5. Implicaties financieel

  • a) Consequenties EU-begroting: Voor de uitvoering van dit voorstel heeft de Europese toezichthouder (ESMA) 2,6 miljoen nodig voor de periode 2013–2015. Dit bedrag is nodig voor de «opstartfase» van dit voorstel; voor de jaren na 2015 worden geen extra middelen gevraagd.

    Hiervan zal 40% (1 miljoen euro) voor rekening komen van de EU-begroting. Nederland is van mening dat de financiële middelen hiervoor gevonden dienen te worden binnen de bestaande financiële kaders van de EU-begroting.

    Toelichting: Er is tijdens de onderhandelingen over het Europese toezichtstelsel afgesproken dat de kosten voor het opzetten van en de dagelijkse activiteiten van de Europese toezichthouders verdeeld zullen worden tussen de EU-begroting (40%) en bijdragen van nationale toezichthouders (60%).
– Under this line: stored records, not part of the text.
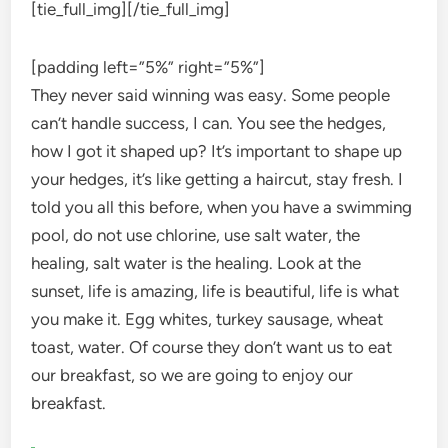
[tie_full_img]
[/tie_full_img]
[padding left=”5%” right=”5%”]
They never said winning was easy. Some people
can’t handle success, I can. You see the hedges,
how I got it shaped up? It’s important to shape up
your hedges, it’s like getting a haircut, stay fresh. I
told you all this before, when you have a swimming
pool, do not use chlorine, use salt water, the
healing, salt water is the healing. Look at the
sunset, life is amazing, life is beautiful, life is what
you make it. Egg whites, turkey sausage, wheat
toast, water. Of course they don’t want us to eat
our breakfast, so we are going to enjoy our
breakfast.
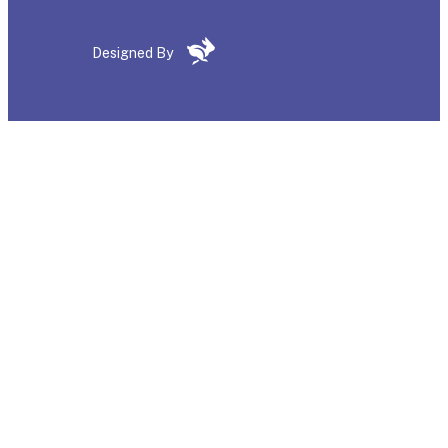
Designed By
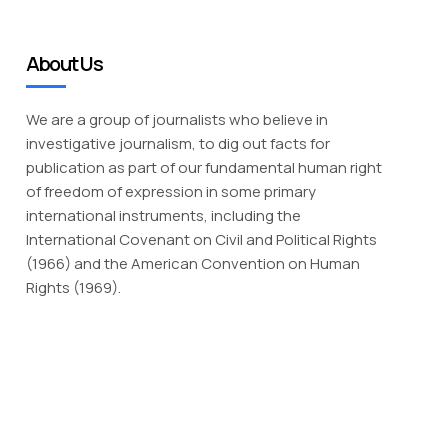
About Us
We are a group of journalists who believe in
investigative journalism, to dig out facts for
publication as part of our fundamental human right
of freedom of expression in some primary
international instruments, including the
International Covenant on Civil and Political Rights
(1966) and the American Convention on Human
Rights (1969).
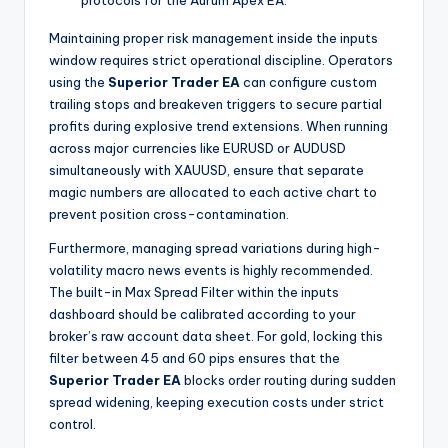
protocols for the Aurum Apex EA.
Maintaining proper risk management inside the inputs
window requires strict operational discipline. Operators
using the
Superior Trader EA
can configure custom
trailing stops and breakeven triggers to secure partial
profits during explosive trend extensions. When running
across major currencies like EURUSD or AUDUSD
simultaneously with XAUUSD, ensure that separate
magic numbers are allocated to each active chart to
prevent position cross-contamination.
Furthermore, managing spread variations during high-
volatility macro news events is highly recommended.
The built-in Max Spread Filter within the inputs
dashboard should be calibrated according to your
broker’s raw account data sheet. For gold, locking this
filter between 45 and 60 pips ensures that the
Superior Trader EA
blocks order routing during sudden
spread widening, keeping execution costs under strict
control.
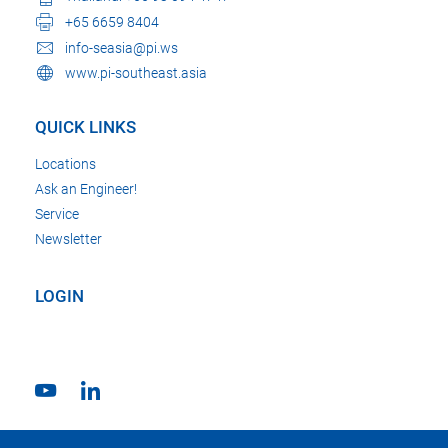
+65 6659 8404
info-seasia@pi.ws
www.pi-southeast.asia
QUICK LINKS
Locations
Ask an Engineer!
Service
Newsletter
LOGIN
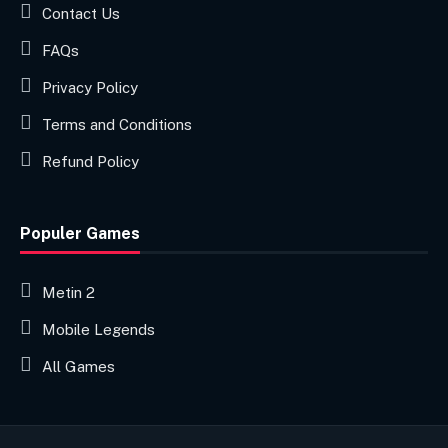
Contact Us
FAQs
Privacy Policy
Terms and Conditions
Refund Policy
Populer Games
Metin 2
Mobile Legends
All Games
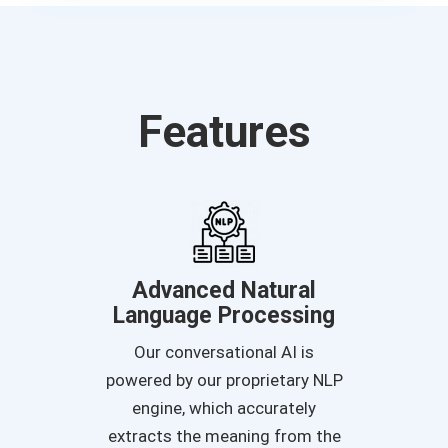
Features
Advanced Natural
Language Processing
Our conversational AI is
powered by our proprietary NLP
engine, which accurately
extracts the meaning from the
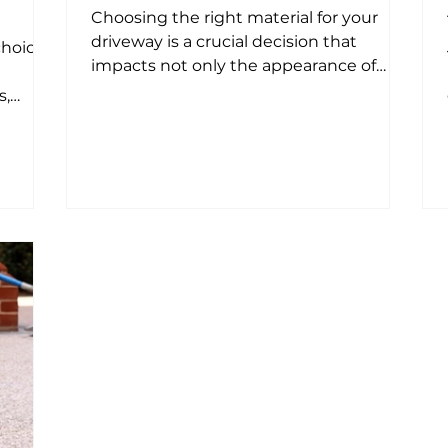
Choosing the right material for your
driveway is a crucial decision that
choice
impacts not only the appearance of
your property but also its...
s,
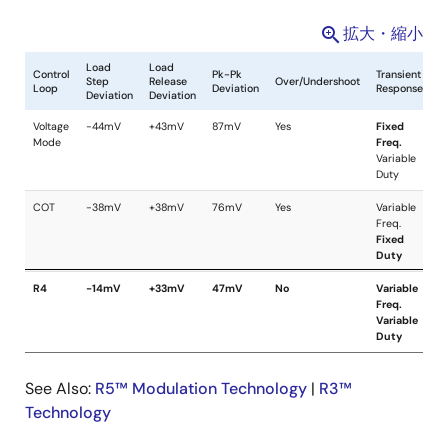
拡大・縮小
See Also:
R5™ Modulation Technology
|
R3™
Technology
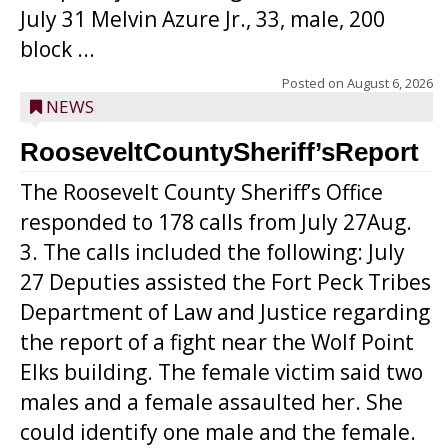
July 31 Melvin Azure Jr., 33, male, 200
block ...
Posted on
August 6, 2026
NEWS
RooseveltCountySheriff’sReport
The Roosevelt County Sheriff’s Office
responded to 178 calls from July 27Aug.
3. The calls included the following: July
27 Deputies assisted the Fort Peck Tribes
Department of Law and Justice regarding
the report of a fight near the Wolf Point
Elks building. The female victim said two
males and a female assaulted her. She
could identify one male and the female.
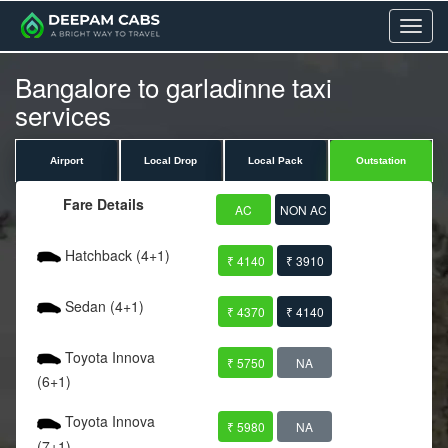
Menu
Bangalore to garladinne taxi
services
Airport
Local Drop
Local Pack
Outstation
Fare Details
AC
NON AC
Hatchback (4+1)
₹ 4140
₹ 3910
Sedan (4+1)
₹ 4370
₹ 4140
Toyota Innova
₹ 5750
NA
(6+1)
Toyota Innova
₹ 5980
NA
(7+1)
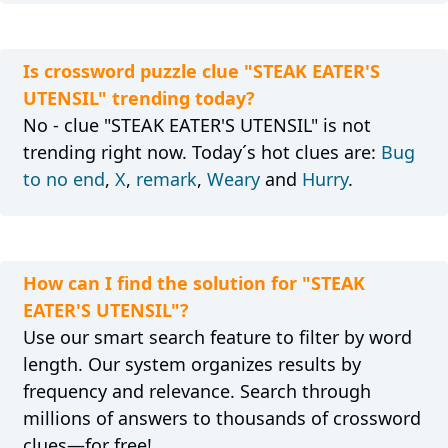
Is crossword puzzle clue "STEAK EATER'S
UTENSIL" trending today?
No - clue "STEAK EATER'S UTENSIL" is not
trending right now. Today´s hot clues are:
Bug
to no end
,
X
,
remark
,
Weary
and
Hurry
.
How can I find the solution for "STEAK
EATER'S UTENSIL"?
Use our smart search feature to filter by word
length. Our system organizes results by
frequency and relevance. Search through
millions of answers to thousands of crossword
clues—for free!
  • b) Financiële consequenties (incl. personele) voor rijksoverheid en/of decentrale overheden: Ter tijdelijke versterking van ESMA zal van nationale toezichthouders in totaal een bijdrage van 1,6 miljoen euro worden gevraagd voor de periode 2013–2015; het Nederlandse aandeel daarin bedraagt ca. 20 000 euro per jaar.

    De AFM en DNB zullen gezamenlijk toezicht gaan houden op CSD’s die in Nederland gevestigd zijn. Daarnaast zullen de AFM en DNB zitting nemen in een aantal colleges van toezichthouders voor CSD’s die in andere lidstaten gevestigd zijn.
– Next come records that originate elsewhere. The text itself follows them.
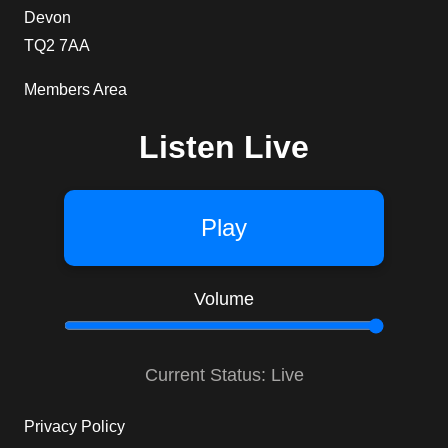
Devon
TQ2 7AA
Members Area
Listen Live
Play
Volume
Current Status: Live
Privacy Policy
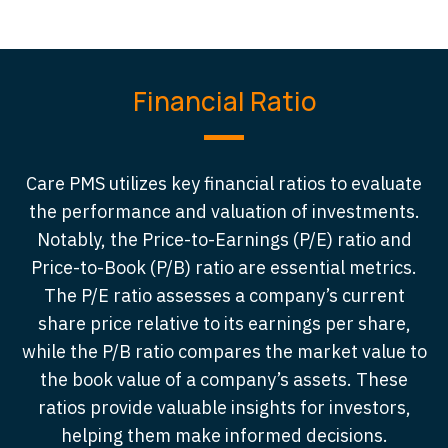
Financial Ratio
Care PMS utilizes key financial ratios to evaluate
the performance and valuation of investments.
Notably, the Price-to-Earnings (P/E) ratio and
Price-to-Book (P/B) ratio are essential metrics.
The P/E ratio assesses a company’s current
share price relative to its earnings per share,
while the P/B ratio compares the market value to
the book value of a company’s assets. These
ratios provide valuable insights for investors,
helping them make informed decisions.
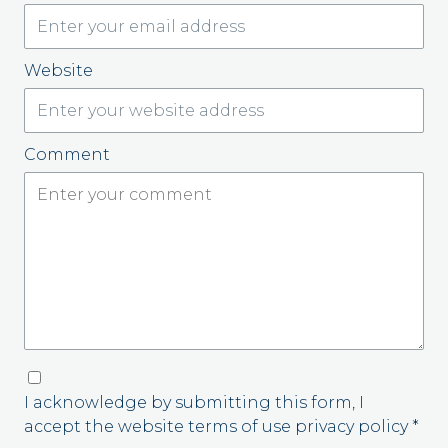
Website
Comment
I acknowledge by submitting this form, I
accept the website terms of use privacy policy *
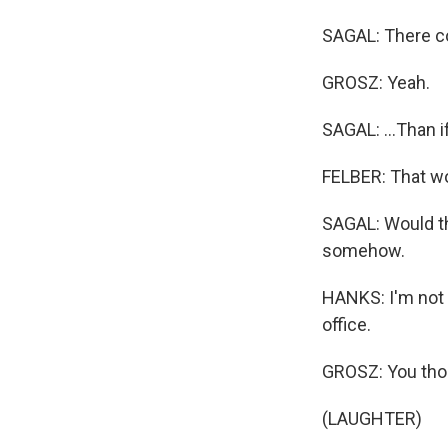
SAGAL: There cou
GROSZ: Yeah.
SAGAL: ...Than i
FELBER: That wo
SAGAL: Would th
somehow.
HANKS: I'm not t
office.
GROSZ: You thou
(LAUGHTER)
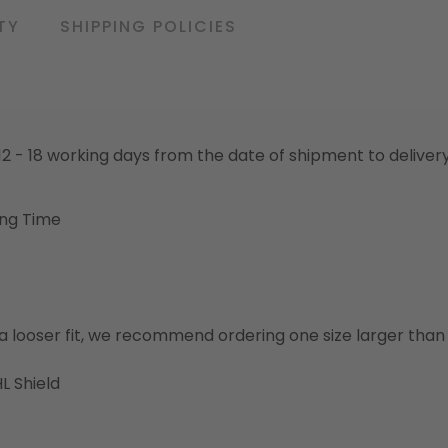
TY
SHIPPING POLICIES
o 12 - 18 working days from the date of shipment to deliver
ing Time
or a looser fit, we recommend ordering one size larger tha
L Shield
    Onder de voorgestelde Wet bekostiging financieel toezicht (Kamerstuk 33 057) zullen de extra kosten van het toezicht worden doorberekend aan onder toezicht staande marktpartijen. Eventuele additionele financiële gevolgen voor de (rijks)overheid worden ingepast op de begrotingen van het verantwoordelijke departement, conform de regels budgetdiscipline.

  • c) Financiële consequenties (incl. personele) voor bedrijfsleven en burger: Naar verwachting zal dit voorstel op termijn de kosten voor afwikkeling van (grensoverschrijdende) effectentransacties verlagen doordat het systeem van effectenafwikkeling in Europa zal worden geharmoniseerd. Met uitzondering van de partijen die onder toezicht staan van de AFM en DNB zal dit voorstel verder geen significante financiële consequenties hebben voor burger en bedrijfsleven.
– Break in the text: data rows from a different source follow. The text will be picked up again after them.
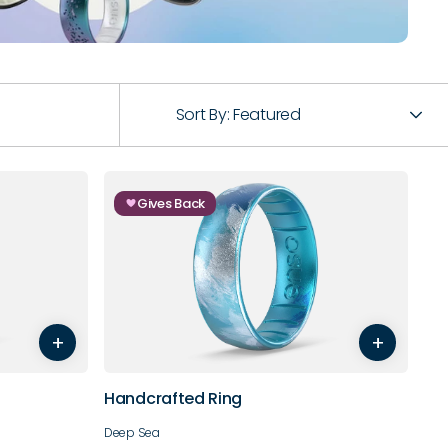
Sort By:
Featured
Gives Back
7
8
5
6
7
8
9
10
+
+
11
12
13
14
Handcrafted Ring
Deep Sea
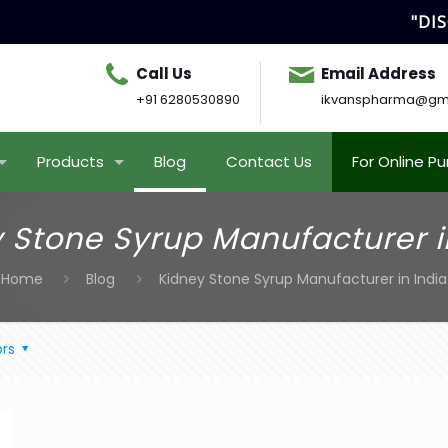
"DISC
Call Us
Email Address
+91 6280530890
ikvanspharma@gm
Products
Blog
Contact Us
For Online P
 Stone Syrup Manufacturer i
Home
Blog
Kidney Stone Syrup Manufacturer in India
rs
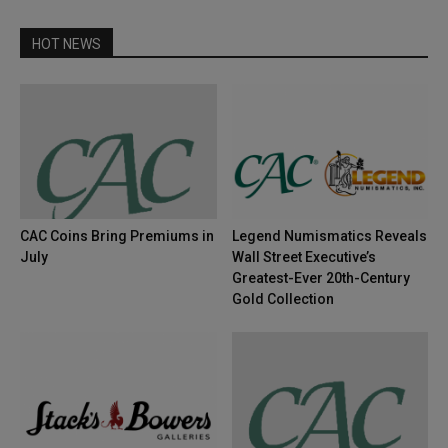
HOT NEWS
CAC Coins Bring Premiums in
Legend Numismatics Reveals
July
Wall Street Executive’s
Greatest-Ever 20th-Century
Gold Collection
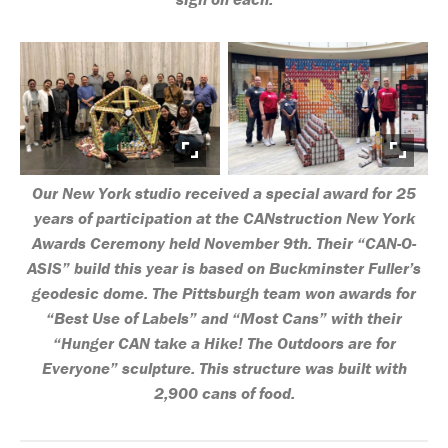
Our New York studio received a special award for 25
years of participation at the CANstruction New York
Awards Ceremony held November 9th. Their “CAN-O-
ASIS” build this year is based on Buckminster Fuller’s
geodesic dome. The Pittsburgh team won awards for
“Best Use of Labels” and “Most Cans” with their
“Hunger CAN take a Hike! The Outdoors are for
Everyone” sculpture. This structure was built with
2,900 cans of food.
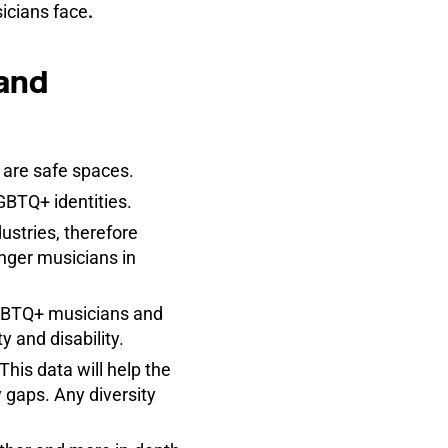
icians face
.
 and
s are safe spaces.
GBTQ+ identities.
stries, therefore
unger musicians in
LGBTQ+ musicians and
y and disability.
This data will help the
 gaps. Any diversity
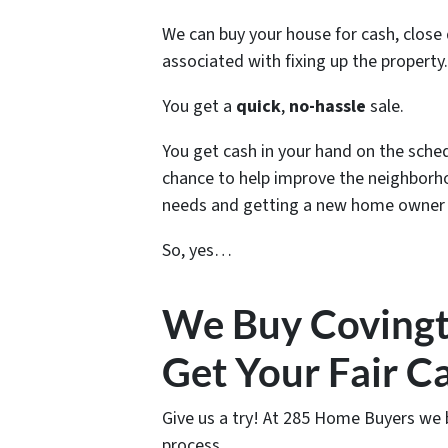
We can buy your house for cash, close q
associated with fixing up the property.
You get a
quick
,
no-hassle
sale.
You get cash in your hand on the schedu
chance to help improve the neighborho
needs and getting a new home owner i
So, yes…
We Buy Covingt
Get Your Fair C
Give us a try! At 285 Home Buyers we 
process.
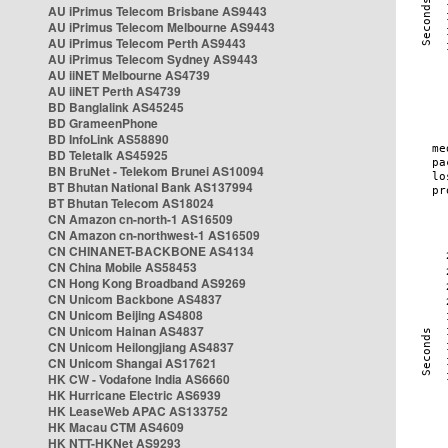
AU iPrimus Telecom Brisbane AS9443
AU iPrimus Telecom Melbourne AS9443
AU iPrimus Telecom Perth AS9443
AU iPrimus Telecom Sydney AS9443
AU iiNET Melbourne AS4739
AU iiNET Perth AS4739
BD Banglalink AS45245
BD GrameenPhone
BD InfoLink AS58890
BD Teletalk AS45925
BN BruNet - Telekom Brunei AS10094
BT Bhutan National Bank AS137994
BT Bhutan Telecom AS18024
CN Amazon cn-north-1 AS16509
CN Amazon cn-northwest-1 AS16509
CN CHINANET-BACKBONE AS4134
CN China Mobile AS58453
CN Hong Kong Broadband AS9269
CN Unicom Backbone AS4837
CN Unicom Beijing AS4808
CN Unicom Hainan AS4837
CN Unicom Heilongjiang AS4837
CN Unicom Shangai AS17621
HK CW - Vodafone India AS6660
HK Hurricane Electric AS6939
HK LeaseWeb APAC AS133752
HK Macau CTM AS4609
HK NTT-HKNet AS9293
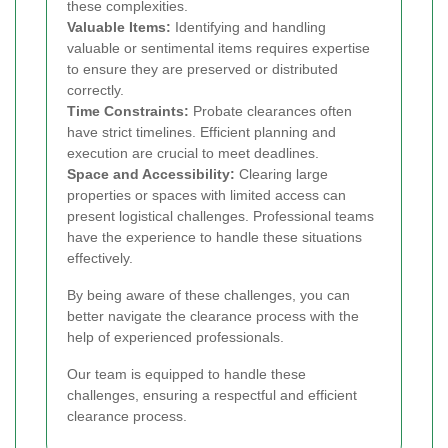
these complexities.
Valuable Items:
Identifying and handling
valuable or sentimental items requires expertise
to ensure they are preserved or distributed
correctly.
Time Constraints:
Probate clearances often
have strict timelines. Efficient planning and
execution are crucial to meet deadlines.
Space and Accessibility:
Clearing large
properties or spaces with limited access can
present logistical challenges. Professional teams
have the experience to handle these situations
effectively.
By being aware of these challenges, you can
better navigate the clearance process with the
help of experienced professionals.
Our team is equipped to handle these
challenges, ensuring a respectful and efficient
clearance process.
  • d) Administratieve lasten voor rijksoverheid, decentrale overheden en/of bedrijfsleven en burger: Het voorstel zal noch voor overheden, noch voor het bedrijfsleven en de burger significante toename van administratieve lasten tot gevolg hebben. Daar waar sprake zal zijn van een stijging, zal die stijging volgens de Commissie meevallen omdat de kosten voor afwikkeling zullen afnemen (doordat afwikkelingssystemen worden geharmoniseerd).

6. Implicaties juridisch

  • a) Consequenties voor nationale en decentrale regelgeving en/of sanctionering beleid: Het voorstel heeft als consequentie dat afwikkelondernemingen onder toezicht komen te staan van de nationale toezichthouders. Hiervoor zullen de AFM en DNB moeten worden aangewezen. Tevens zal een adequaat toezichtinstrumentarium worden gecreëerd en moet mogelijk nationale wetgeving (in het bijzonder de Wet giraal effectenverkeer) worden aangepast.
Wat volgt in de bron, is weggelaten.